De moderne levensstijl draagt bij aan hernia op basis van verhoogde protractiebewegingen van het kingebied. In de 21e eeuw is de computer bijvoorbeeld een onvervangbaar belangrijk instrument in zowel vrije tijd als werk. Voor het scherm maakt de kin echter meer protractiebewegingen.
De anterieure structuren van het cervicale wervelkolomgedeelte worden op lengte gebracht door de protractie. Dit uitrekken van de anterieure structuren wordt tegengegaan door de gelijktijdige compressie van de posterieure structuren. Het voortdurende uitsteken van de kin voor de computer belast zowel de anterieure als de posterieure structuren van de cervicale wervelkolom.

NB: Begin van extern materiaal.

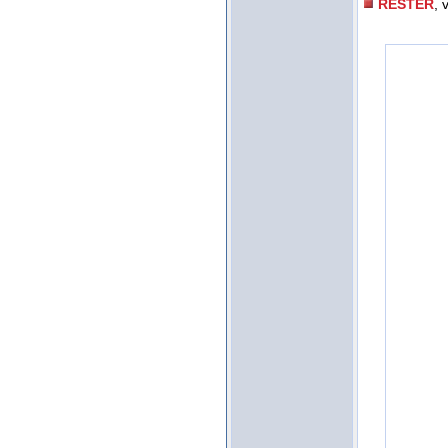
RESTER
,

Het resultaat is blijvende houdingsbeschadiging en pijnklachten. Er is een langzaam toenemende verplaatsing in het gebied van de tussenwervelschijven, die gepaard kan gaan met compressie van het ruggenmerg of zenuwcompressie. Deze processen komen overeen met een hernia in de cervicale wervelkolom, waarvan het belangrijkste symptoom pijn is die in de armen of in het occipitale gebied straalt.
Afhankelijk van de compressie van de omliggende zenuwen kunnen gevoeligheidsstoornissen of zelfs symptomen van verlamming van de arm- en handspieren optreden.
Het uitsteeksel van de schijf kan ook een symptoom zijn van een toegenomen uitsteeksel van de kinstructuren. Dit is niet direct een hernia, maar eerder een geïsoleerd uitsteeksel van de geleiachtige kern. De buitenste vezelring van de tussenwervelschijf is bij dit verschijnsel nog niet gescheurd. In het geval van een duidelijke hernia van de cervicale wervelkolom, scheurt de fibreuze ring en laat de kern naar de zijkanten komen, naar beneden en naar boven.
Niet alleen overmatige verlenging, maar ook een verminderd vermogen om te verlengen kan wijzen op pathologische veranderingen. Dit geldt bijvoorbeeld wanneer structuren die fysiologisch in staat zijn tot protractie niet meer in protractie kunnen worden gebracht. Meestal is dit fenomeen neuromusculair.